I will always believe that those thoughts were what caused what happened next. I had come to accept Maggie’s philosophy of life. Things happen for a reason.
I shoved open the door to Taco Taco Taco, Amber and Casey walking behind me.
His back was to us at one of the little tables. He was eating something from a basket and sipping a mug of what smelled like really strong coffee. Potato and egg, I decided, still thinking about my breakfast. Definitely guac on the side.
When he turned around, time stood still. Just like it had for a few crazy seconds in our squashed Prius when everything in my world went to hell and then to another place and then back to me. Just like it had when I’d tumbled through the open air of the Galleria atrium. My heart flew from my chest, whisked away in the morning breeze.
The man at the table was older than I remembered. His face had more lines. I had expected him to be thinner, but he was thicker, in all ways. Like everything that had happened had settled its weight on him.
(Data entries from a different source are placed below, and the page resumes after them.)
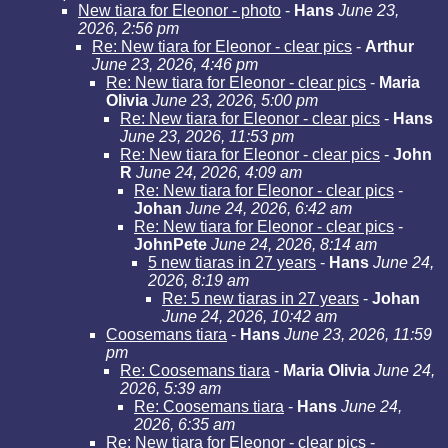
New tiara for Eleonor - photo
-
Hans
June 23,
2026, 2:56 pm
Re: New tiara for Eleonor - clear pics
-
Arthur
June 23, 2026, 4:46 pm
Re: New tiara for Eleonor - clear pics
-
Maria
Olivia
June 23, 2026, 5:00 pm
Re: New tiara for Eleonor - clear pics
-
Hans
June 23, 2026, 11:53 pm
Re: New tiara for Eleonor - clear pics
-
John
R
June 24, 2026, 4:09 am
Re: New tiara for Eleonor - clear pics
-
Johan
June 24, 2026, 6:42 am
Re: New tiara for Eleonor - clear pics
-
JohnPete
June 24, 2026, 8:14 am
5 new tiaras in 27 years
-
Hans
June 24,
2026, 8:19 am
Re: 5 new tiaras in 27 years
-
Johan
June 24, 2026, 10:42 am
Coosemans tiara
-
Hans
June 23, 2026, 11:59
pm
Re: Coosemans tiara
-
Maria Olivia
June 24,
2026, 5:39 am
Re: Coosemans tiara
-
Hans
June 24,
2026, 6:35 am
Re: New tiara for Eleonor - clear pics -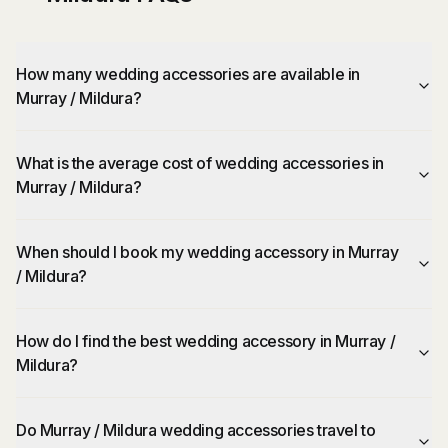
How many wedding accessories are available in
Murray / Mildura?
What is the average cost of wedding accessories in
Murray / Mildura?
When should I book my wedding accessory in Murray
/ Mildura?
How do I find the best wedding accessory in Murray /
Mildura?
Do Murray / Mildura wedding accessories travel to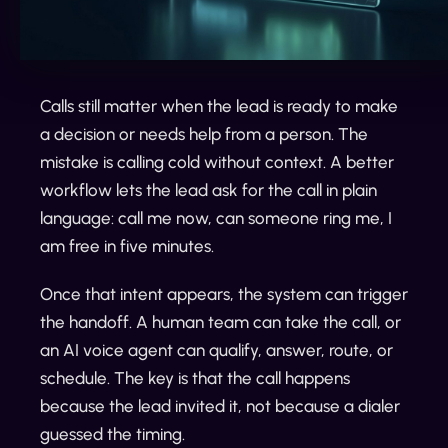
Calls still matter when the lead is ready to make
a decision or needs help from a person. The
mistake is calling cold without context. A better
workflow lets the lead ask for the call in plain
language: call me now, can someone ring me, I
am free in five minutes.
Once that intent appears, the system can trigger
the handoff. A human team can take the call, or
an AI voice agent can qualify, answer, route, or
schedule. The key is that the call happens
because the lead invited it, not because a dialer
guessed the timing.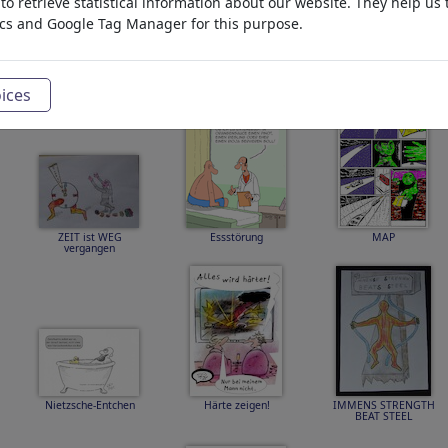
o retrieve statistical information about our website. They help us 
ics and Google Tag Manager for this purpose.
Einsamkeit
KATNISS SNOW FEAR
SCARLETT and EWAN
COIN
THE ISLAND
ices
ZEIT ist WEG
Essstörung
MAP
vergangen
Nietzsche-Entchen
Härte zeigen!
IMMENS STRENGTH
BEAT STEEL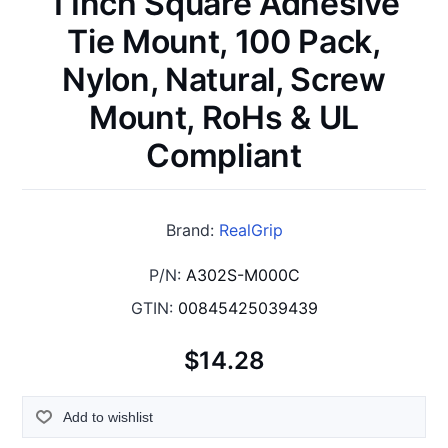
1 Inch Square Adhesive
Tie Mount, 100 Pack,
Nylon, Natural, Screw
Mount, RoHs & UL
Compliant
Brand:
RealGrip
P/N:
A302S-M000C
GTIN:
00845425039439
$14.28
Add to wishlist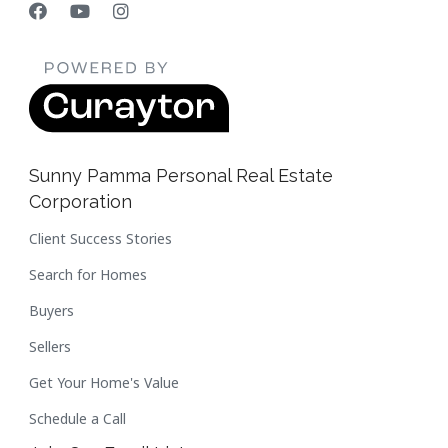
Sunny Pamma Personal Real Estate
Corporation
Client Success Stories
Search for Homes
Buyers
Sellers
Get Your Home's Value
Schedule a Call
I heard Amber clear her throat. She nudged me in the back.
“Go on,” she said. “It’s time.”
Casey took my hand.
“Hey,” said the man at the table. It was as though he was expecting us. Maybe in some way he was.
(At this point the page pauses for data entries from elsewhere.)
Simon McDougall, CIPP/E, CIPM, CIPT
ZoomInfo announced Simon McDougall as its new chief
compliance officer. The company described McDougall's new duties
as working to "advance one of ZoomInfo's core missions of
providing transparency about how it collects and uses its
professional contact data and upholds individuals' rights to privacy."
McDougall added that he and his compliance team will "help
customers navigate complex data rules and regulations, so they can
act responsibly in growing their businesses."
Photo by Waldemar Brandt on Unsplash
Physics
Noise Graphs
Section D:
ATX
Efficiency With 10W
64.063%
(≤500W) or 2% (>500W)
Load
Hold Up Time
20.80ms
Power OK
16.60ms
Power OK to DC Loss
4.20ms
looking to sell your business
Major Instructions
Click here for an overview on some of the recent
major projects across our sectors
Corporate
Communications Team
“Hey Dad,” Casey and I said together. We crossed the space between us.
I wish I could write in this journal that after we found Dad in Taco Taco Taco (really, where else could we find him?) he came home with Casey and me and we all lived happily ever after. But our car accident had made that impossible, even if everything else had gone right. Which it did not.
“Did you leave us the Manny’s gift certificate as a clue?” Casey asked him.
Dad looked at him blankly. He had no memory of it, and only the vaguest phantom sense of writing that final note to us, something he thought he had done while still in Houston. Just flashes were left: His hand holding a pen. A piece of paper. Someone (Dr. Renfroe he thought) telling him what to write. Maybe even saying “Good job,” after he finished. Eventually we figured that Renfroe had left the Manny’s gift certificate, either by accident or on purpose. He was after all, a conflicted crazy man with access to Dad’s house keys. Note to self: When we get home, we need to change the locks.